The Saint George's cross:

The Saint George's cross was one of the many flags conceded by the pope to the kings of Europe for being used during the Crusades. Actually, England gained a red flag with a white cross, and France the red cross on white, although they latter exchanged the flags (France latter adopted a white cross on blue).

Here I present a compilation of Crusade flags used during the Crusades to identify nationality (the sources are very confuse, use at your own risk):

  • White cross on red: England (1st), France (2nd).
  • Red cross on white: France (1st), England (2nd), Genoa, Aragon, Holy Roman Empire.
  • White cross on blue: France (3rd).
  • Black cross on white: Brittany, Holy Roman Empire (possibly).
  • Green cross on white: Flanders.
  • Yellow cross on white: Italy, Holy Roman Empire (possibly).
  • Blue cross on white: Portugal (possibly including Galicia).

By the way, the association between the cross and St. George possibly occurred on Genoa, on 12th century,  that also adopted the flag and the patron saint in same period.

I hope you liked the post. If you have any comment about England flag or the incident on Radstock, leave your comment, please.

May 8, 2013


Today's post has two objectives: firstly, talks a bit about the current Canadian flag and its origin and, finally, comment a news related to this flag.

Until 1965, Canada used this flag:

Then they finally changed to current flag:

Between 1963 and 1965, occurred what was called the "Great Canadian Flag Debate", that gained popular repercussion after Lester B. Person, then prime-minister, proposed that Canada should change its flag. In the end, the right above flag won the debate.

Differently of current absolute acceptance of the maple leaf flag, there were, on the times of the adoption, a loud opposition, fearing that flag change would lead Canada to became a republic and leave the Commonwealth. Until now, fortunately or unfortunately, it never occurred.

The new Canada flag is much simpler, original and distinctive than the older flag, and became so popular that reverting it would cause popular un-satisfaction. Canada flag change happened to create what's called Canadian pale, posteriorly adopted by many Canadian territories and towns.

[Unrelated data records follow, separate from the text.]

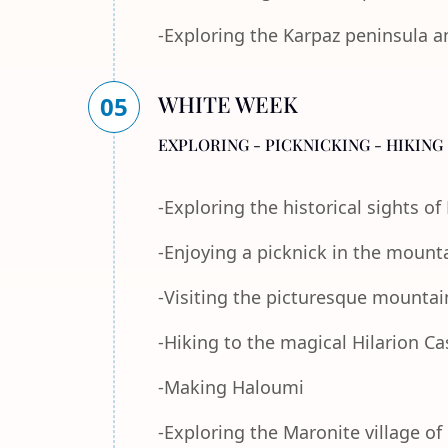
-Exploring the Karpaz peninsula a
WHITE WEEK
05
EXPLORING - PICKNICKING - HIKING 
-Exploring the historical sights o
-Enjoying a picknick in the mount
-Visiting the picturesque mountain
-Hiking to the magical Hilarion Ca
-Making Haloumi
-Exploring the Maronite village of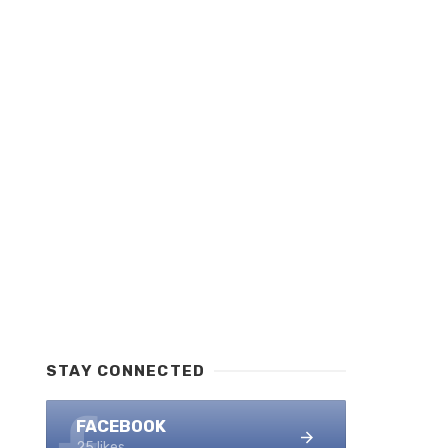
STAY CONNECTED
FACEBOOK
25 likes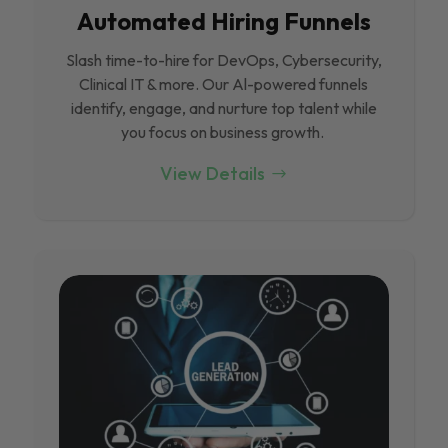
Automated Hiring Funnels
Slash time-to-hire for DevOps, Cybersecurity,
Clinical IT & more. Our Al-powered funnels
identify, engage, and nurture top talent while
you focus on business growth.
View Details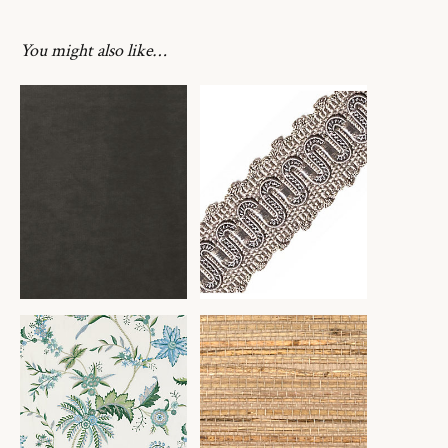
You might also like…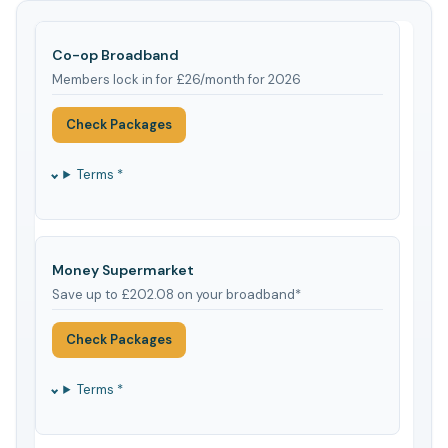
Co-op Broadband
Members lock in for £26/month for 2026
Check Packages
Terms *
Money Supermarket
Save up to £202.08 on your broadband*
Check Packages
Terms *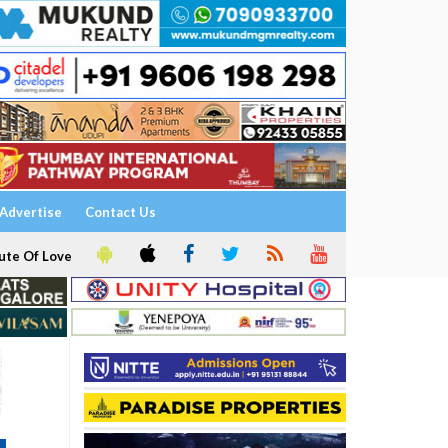
Advertise
Contact Us
ute Of Love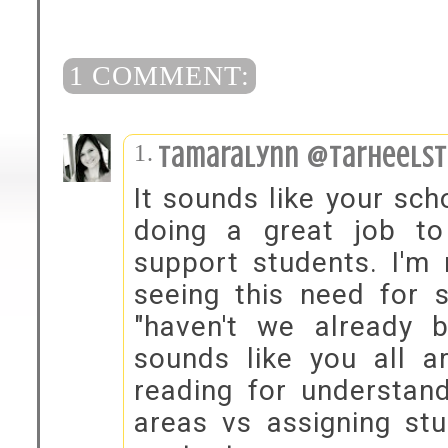
1 COMMENT:
tamaralynn @tarheelst
It sounds like your sch
doing a great job t
support students. I'm 
seeing this need for s
"haven't we already b
sounds like you all ar
reading for understand
areas vs assigning stu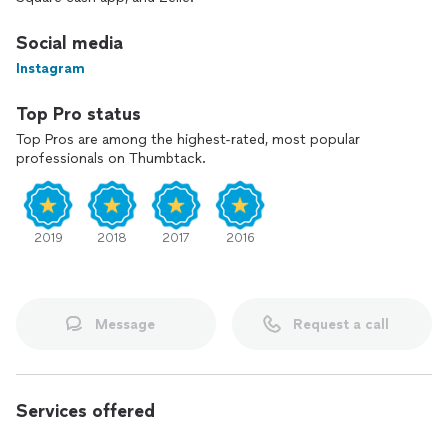
Social media
Instagram
Top Pro status
Top Pros are among the highest-rated, most popular
professionals on Thumbtack.
2019
2018
2017
2016
Message
Request a call
Services offered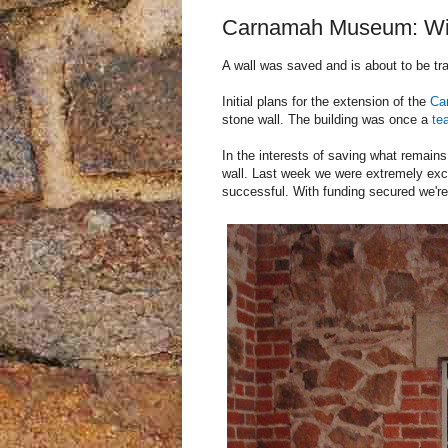
Carnamah Museum: Win
A wall was saved and is about to be tr
Initial plans for the extension of the
Ca
stone wall. The building was once a
te
In the interests of saving what remai
wall. Last week we were extremely exc
successful. With funding secured we're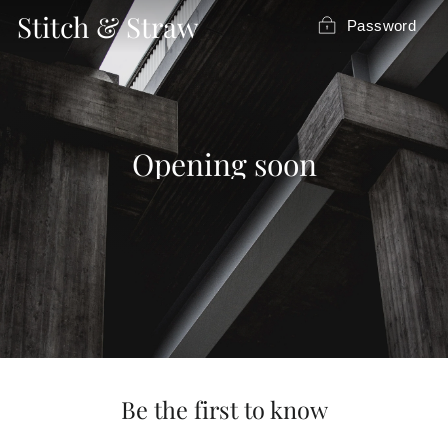
Skip
Stitch & Straw
Password
to
content
Opening soon
Be the first to know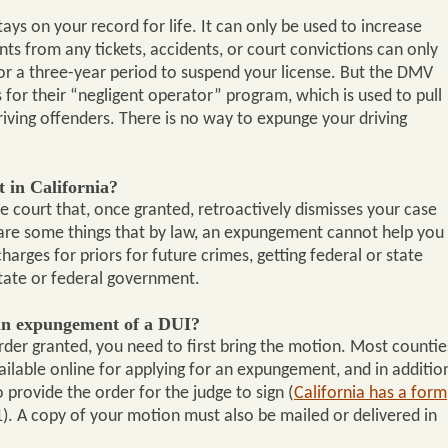
tays on your record for life. It can only be used to increase
nts from any tickets, accidents, or court convictions can only
or a three-year period to suspend your license. But the DMV
s for their “negligent operator” program, which is used to pull
riving offenders. There is no way to expunge your driving
 in California?
 court that, once granted, retroactively dismisses your case
 are some things that by law, an expungement cannot help you
harges for priors for future crimes, getting federal or state
state or federal government.
an expungement of a DUI?
der granted, you need to first bring the motion. Most countie
ailable online for applying for an expungement, and in additio
provide the order for the judge to sign (
California has a form
. A copy of your motion must also be mailed or delivered in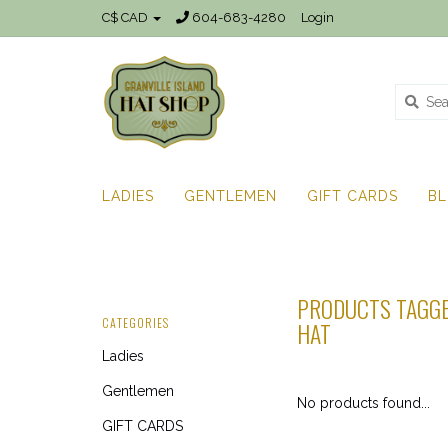
C$ CAD
604-683-4280
Login
LADIES
GENTLEMEN
GIFT CARDS
B
PRODUCTS TAGGE
CATEGORIES
HAT
Ladies
Gentlemen
No products found...
GIFT CARDS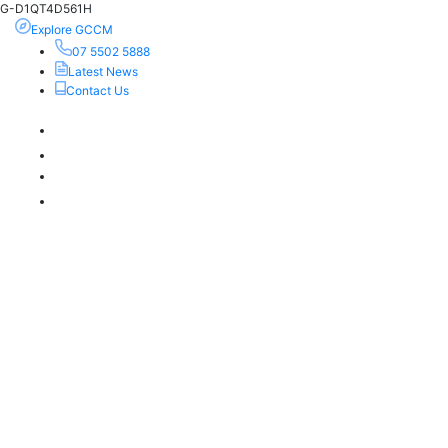
G-D1QT4D561H
Explore GCCM
07 5502 5888
Latest News
Contact Us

Now the second part, as promised on first paragraph... since Sunday (May 5th 2013), Canadian naval jack is the new naval ensign, and the naval ensign is the new jack i.e. they exchanged places. The old naval ensign, now the naval jack is the national flag; the new naval ensign (the old naval jack) is the following:

I think the change makes Canada nearer of the standard. Usually (specially on Commonwealth countries), the naval ensigns, by major influence of the United Kingdom, takes the national flag on the canton (what now happens). The jacks use to have simpler designs and, in countries where the naval ensign is different of national flag (like Canada), the national flag is the jack. So I totally agree with the change, as the things makes more sense now.

You may be questioning: what have really changed? According to international protocol, jacks are flown on the bow (front), while the ensigns are flown on the main mast (on sea) or in the stern (if the ship is anchored, moored or alongside).